“Mühendislik plastiklerimizle, spesifik alanlarda faaliyet gösteriyoruz”

 

Ömer Bakır  Lanxess Genel Müdür ve CEO

İleri teknoloji plastiklerinin, yüksek performans kauçuklarının, özel kimyasalların ve çeşitli ara ürünlerin geliştirilmesini, üretimini ve satışını yapan Lanxess dünya çapında 31 ülkede faaliyet gösteriyor. Alanında oldukça başarılı olan şirket özellikle kauçukta dünya lideri. Lanxess’in faaliyet alanları, ürünleri ve sektörün son durumunu Genel Müdür ve CEO Sayın Ömer Bakır ile konuştuk. Sizleri röportajımızla baş başa bırakıyoruz. 

Dünya çapında faaliyet gösteren Lanxess hakkında kısaca bilgi verir misiniz? Lanxess’in Türkiye’de kurulma aşaması nasıl gelişti?

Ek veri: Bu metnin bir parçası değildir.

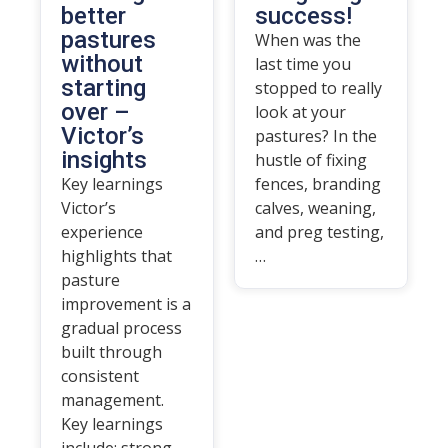
better
success!
pastures
When was the
without
last time you
starting
stopped to really
over –
look at your
Victor’s
pastures? In the
insights
hustle of fixing
Key learnings
fences, branding
Victor’s
calves, weaning,
experience
and preg testing,
highlights that
…
pasture
improvement is a
gradual process
built through
consistent
management.
Key learnings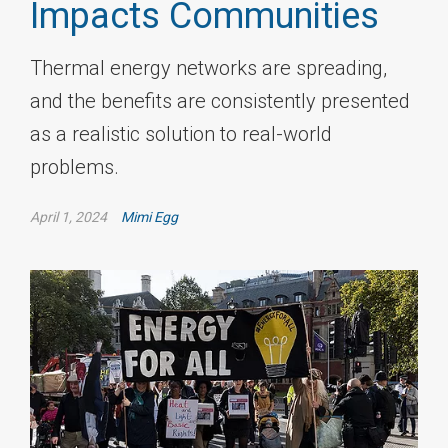
Impacts Communities
Thermal energy networks are spreading,
and the benefits are consistently presented
as a realistic solution to real-world
problems.
April 1, 2024
Mimi Egg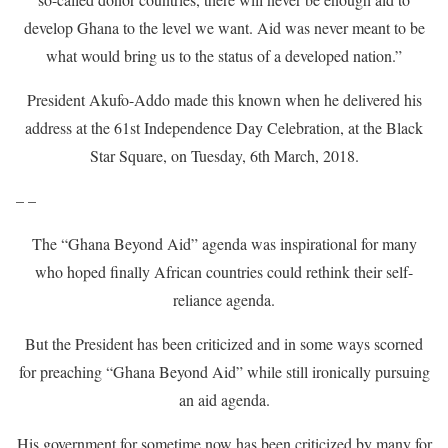
develop Ghana to the level we want. Aid was never meant to be
what would bring us to the status of a developed nation.”
President Akufo-Addo made this known when he delivered his
address at the 61st Independence Day Celebration, at the Black
Star Square, on Tuesday, 6th March, 2018.
– –
The “Ghana Beyond Aid” agenda was inspirational for many
who hoped finally African countries could rethink their self-
reliance agenda.
But the President has been criticized and in some ways scorned
for preaching “Ghana Beyond Aid” while still ironically pursuing
an aid agenda.
His government for sometime now has been criticized by many for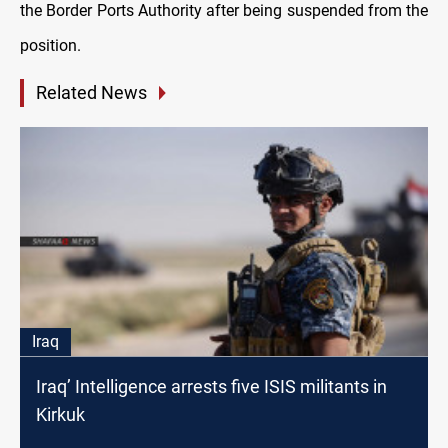
the Border Ports Authority after being suspended from the
position.
Related News
Iraq
Iraq’ Intelligence arrests five ISIS militants in
Kirkuk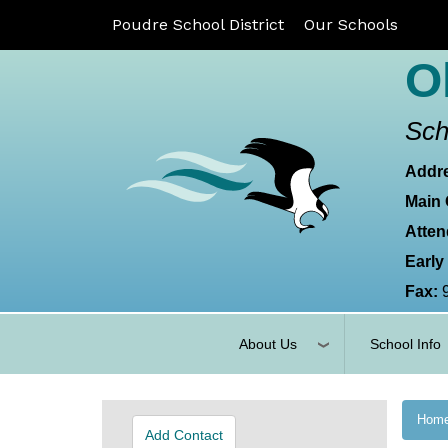
Poudre School District
Our Schools
O
Sch
Addr
Main 
Atten
Early
Fax:
About Us
School Info
Hom
Add Contact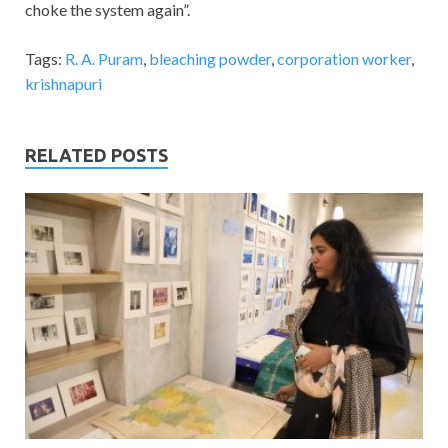
choke the system again”.
Tags:
R. A. Puram
,
bleaching powder
,
corporation worker
,
krishnapuri
RELATED POSTS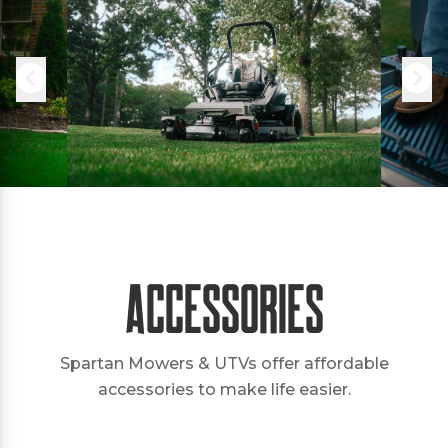
Accessories
Spartan Mowers & UTVs offer affordable
accessories to make life easier.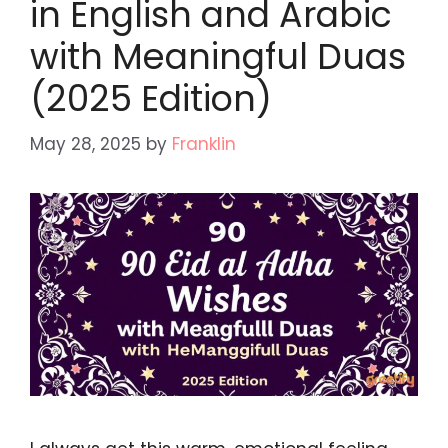
in English and Arabic
with Meaningful Duas
(2025 Edition)
May 28, 2025
by
Franklin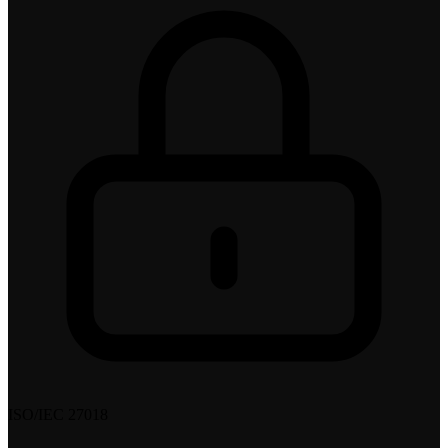
ISO/IEC 27018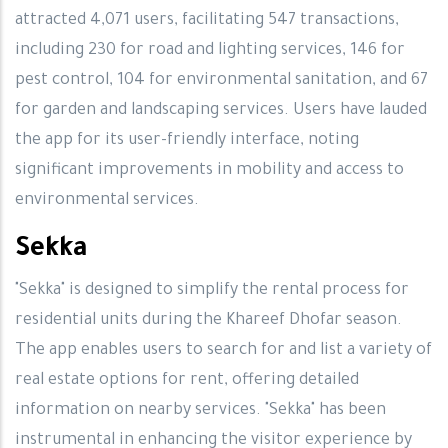
attracted 4,071 users, facilitating 547 transactions,
including 230 for road and lighting services, 146 for
pest control, 104 for environmental sanitation, and 67
for garden and landscaping services. Users have lauded
the app for its user-friendly interface, noting
significant improvements in mobility and access to
environmental services.
Sekka
"Sekka" is designed to simplify the rental process for
residential units during the Khareef Dhofar season.
The app enables users to search for and list a variety of
real estate options for rent, offering detailed
information on nearby services. "Sekka" has been
instrumental in enhancing the visitor experience by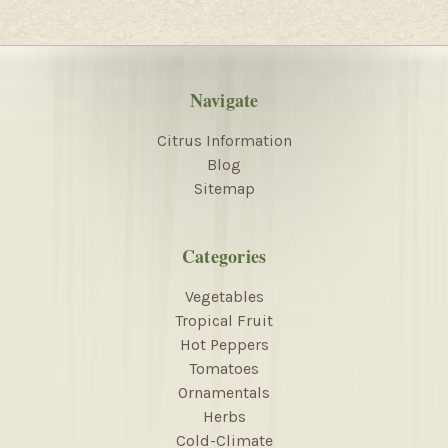
Navigate
Citrus Information
Blog
Sitemap
Categories
Vegetables
Tropical Fruit
Hot Peppers
Tomatoes
Ornamentals
Herbs
Cold-Climate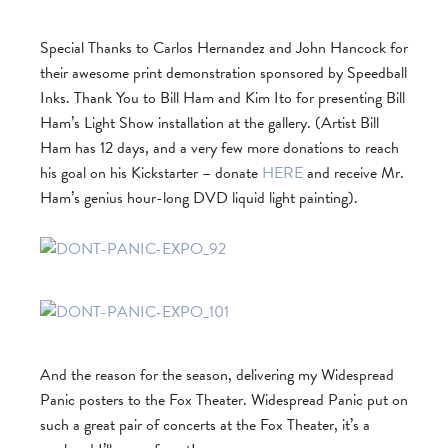
Special Thanks to Carlos Hernandez and John Hancock for
their awesome print demonstration sponsored by Speedball
Inks. Thank You to Bill Ham and Kim Ito for presenting Bill
Ham’s Light Show installation at the gallery. (Artist Bill
Ham has 12 days, and a very few more donations to reach
his goal on his Kickstarter – donate
HERE
and receive Mr.
Ham’s genius hour-long DVD liquid light painting).
And the reason for the season, delivering my Widespread
Panic posters to the Fox Theater. Widespread Panic put on
such a great pair of concerts at the Fox Theater, it’s a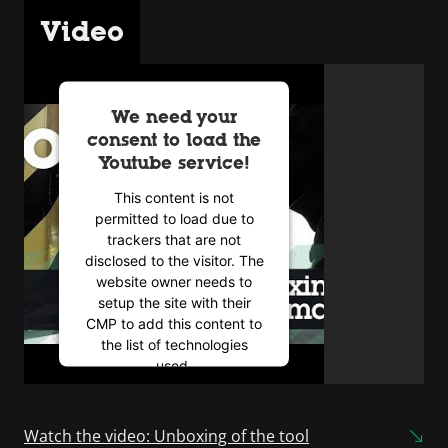
Video
We need your
consent to load the
Youtube service!
This content is not
permitted to load due to
trackers that are not
disclosed to the visitor. The
website owner needs to
setup the site with their
CMP to add this content to
the list of technologies
used.
Powered by
Usercentrics
Consent Management
Watch the video: Unboxing of the tool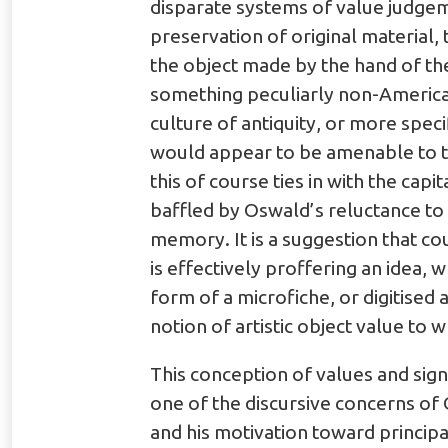
disparate systems of value judgeme
preservation of original material, 
the object made by the hand of the A
something peculiarly non-American?
culture of antiquity, or more speci
would appear to be amenable to t
this of course ties in with the cap
baffled by Oswald’s reluctance to 
memory. It is a suggestion that c
is effectively proffering an idea, 
form of a microfiche, or digitised 
notion of artistic object value to 
This conception of values and sign
one of the discursive concerns of 
and his motivation toward principa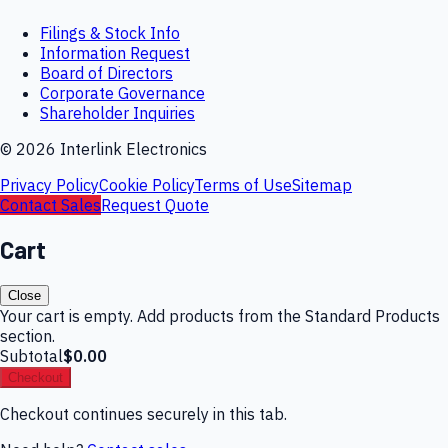
Filings & Stock Info
Information Request
Board of Directors
Corporate Governance
Shareholder Inquiries
©
2026
Interlink Electronics
Privacy Policy
Cookie Policy
Terms of Use
Sitemap
Contact Sales
Request Quote
Cart
Close
Your cart is empty. Add products from the Standard Products
section.
Subtotal
$0.00
Checkout
Checkout continues securely in this tab.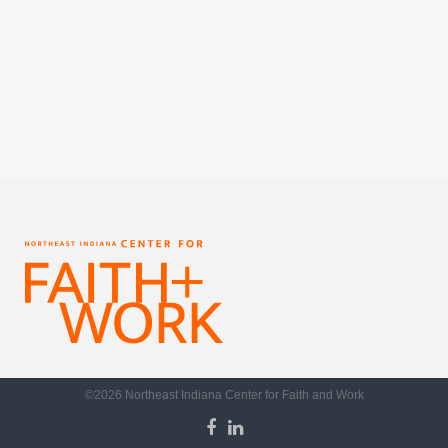
©2026 Northeast Indiana Center for Faith and Work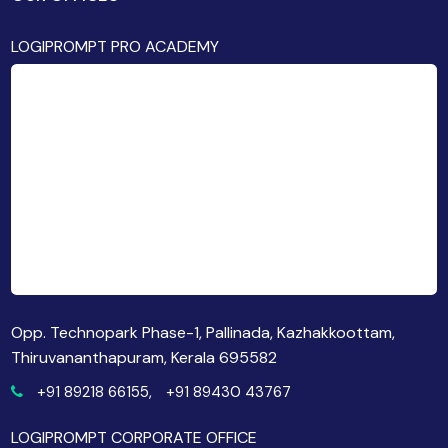
LOGIPROMPT PRO ACADEMY
Opp. Technopark Phase-1, Pallinada, Kazhakkoottam,
Thiruvananthapuram, Kerala 695582
+91 89218 66155,
+91 89430 43767
LOGIPROMPT CORPORATE OFFICE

Lanxess, geçmişi 1863 yılına kadar uzanan ve 2004 yılında Bayer firmasından ayrılarak kurulmuş bir şirkettir. O yıllarda Bayer endüstri alanında bazı ürün gruplarını başka bir şirket çatısı altında toplamaya karar verdiğinde, önce 1 yıllık bir süre ile geçici bir şirket kurdu. Daha sonra Lanxess adında, Bayer’den tamamen bağımsız ve Almanya merkezli bu kimya şirketi hayata geçirildi.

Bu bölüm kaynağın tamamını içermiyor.